Comment by Mum to Laura — 27 August, 2006 @ 6:02 pm
Thank you all. I appreciate all the positive comments. Maybe someday I will get my own blog. However, the blogsphere seems a bit heated at the moment, so I guess I’ll wait a bit
Comment by impatientpatient — 1 September, 2006 @ 7:42 am
so….. a question here. are we disputing the 1/166 figure here. i kind of hope so. are we disputing the horridness of autism? again i hope so. i only work with kids with autism-like tendencies and honestly, the biggest problem i have is how mean OTHER people can be. not kids, but adults who are ignorant and rude. sometimes the basic humanity of kids is missed as soon as a diagnosis is reached and other people hear about it. then they are just a problem to soved or dealt with.
loved the post!!
Comment by Mum to Laura — 1 September, 2006 @ 11:56 am
I wouldn’t dispute the 1 in 166 figure when it means ALL of the autism spectrum. I would certainly dispute that it applied to “autism” or “autistic disorder” or “full-spectrum autism”.
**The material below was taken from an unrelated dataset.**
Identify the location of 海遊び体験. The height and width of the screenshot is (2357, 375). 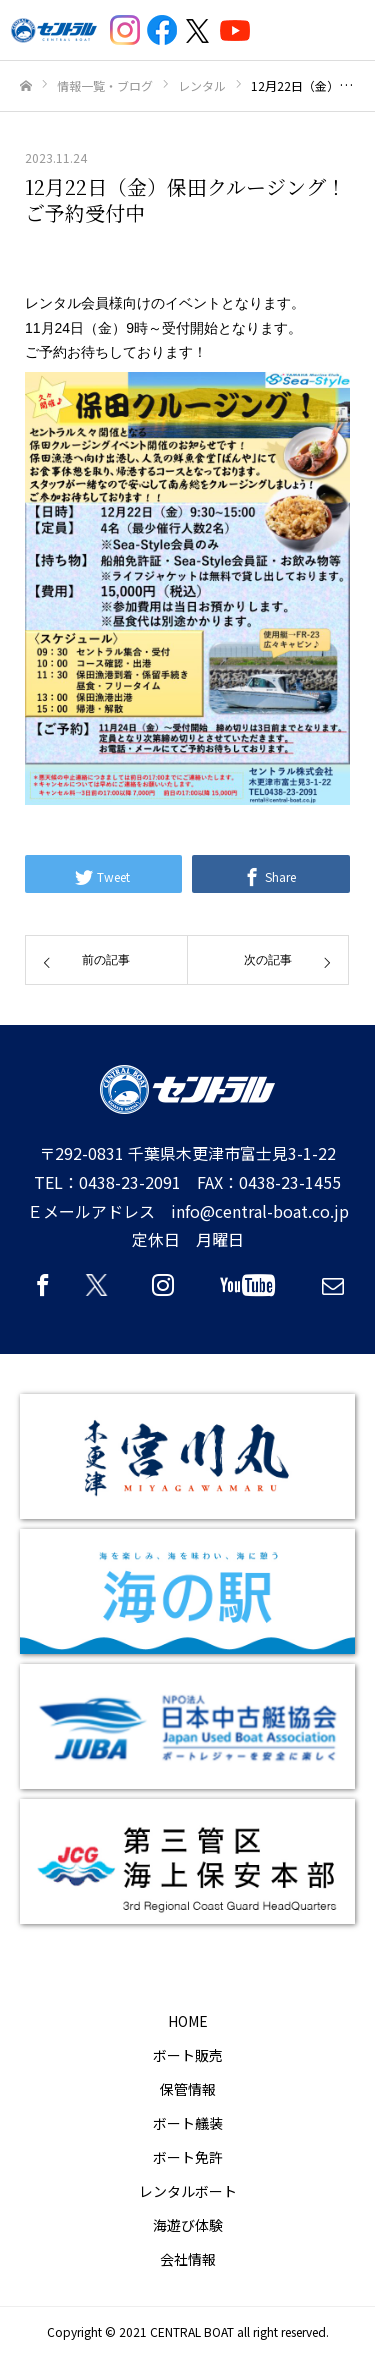 (188, 2225).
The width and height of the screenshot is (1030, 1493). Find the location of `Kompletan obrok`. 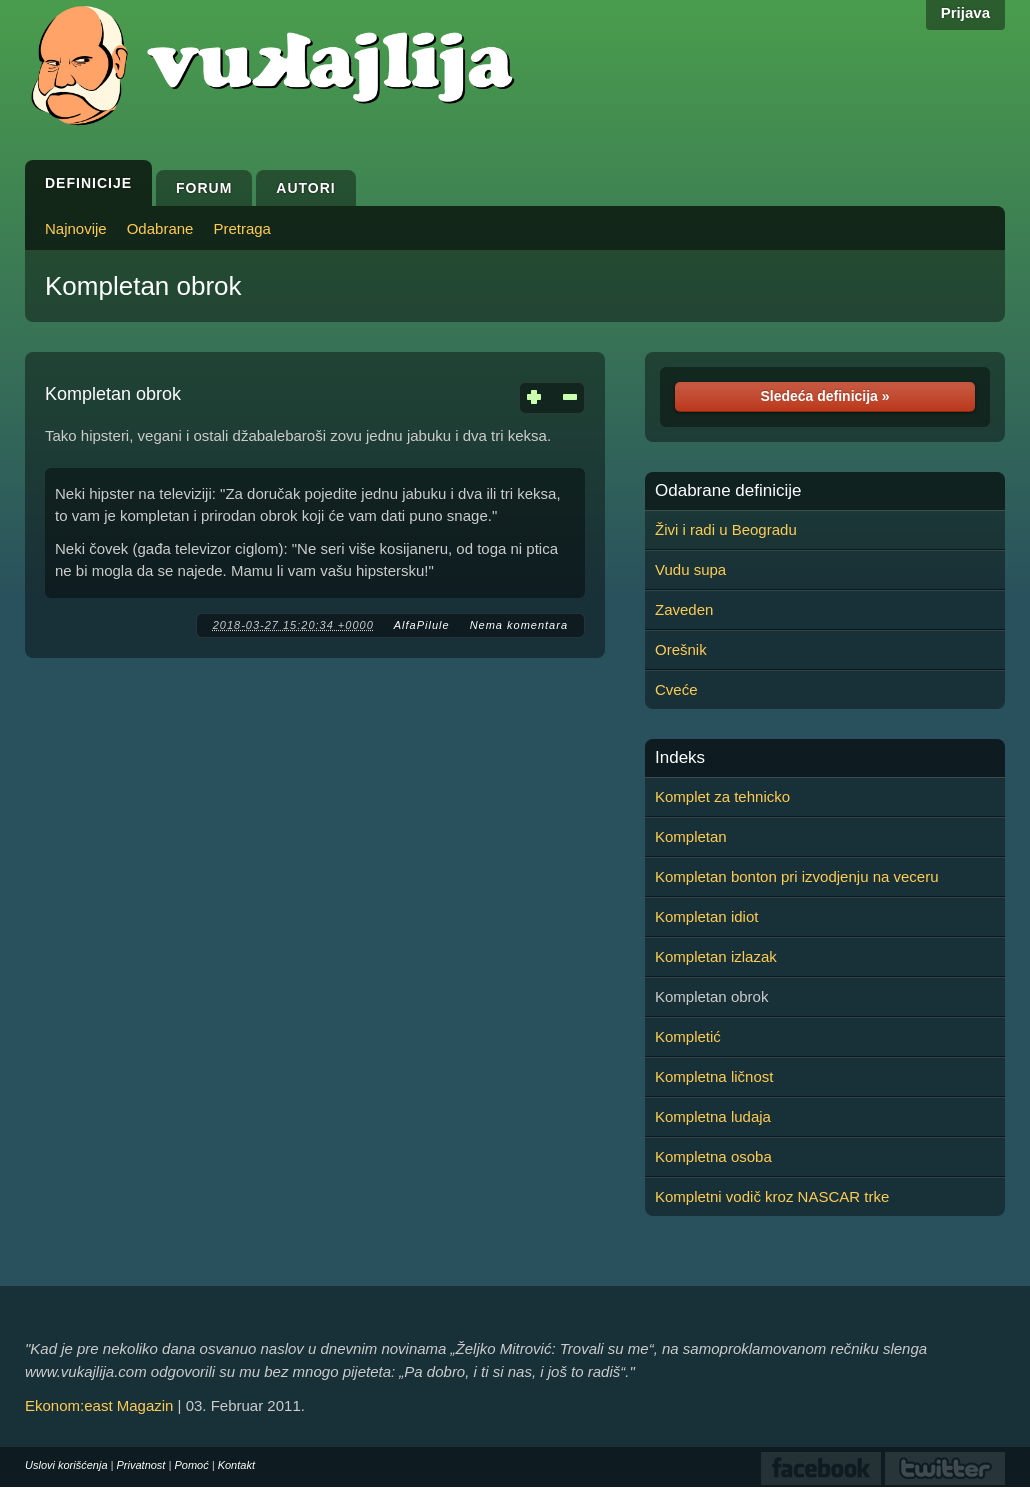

Of course, I am also disputing the horridness of autism. There’s no doubt that ASD - the SPECTRUM - results in disabilities. That’s how it’s defined. But we don’t write off children who need glasses or are blind. We give them glasses, or move them to the front of the class, or teach them braille or give them other accommodations. We don’t pretend that they will “rot” unless they are made into people with normal sight. We don’t discount their other abilities just because they have a vision impairment. We don’t pretend that the world would be a better place if no one needed glasses. And we should do the same for people on the autism spectrum.
Comment by Do'C — 1 September, 2006 @ 9:03 pm
“I wouldn’t dispute the 1 in 166 figure when it means ALL of the autism spectrum.”
I think that number may even be on the low side (based on the fact that incoming data often lags behind realtiy). It wouldn’t surprise me a bit if the long-term epidemiology shows something more along the lines of twice that for all ASD spectrum definitions. Evidence of epidemic? Hardly. Evidence of increased awareness/recognition, changing criteria, changing requirements for services, diagnositic subsitituion, possibly even changing willingness by parentls to seek diagnosis to facilitate succes in the educational system, etc.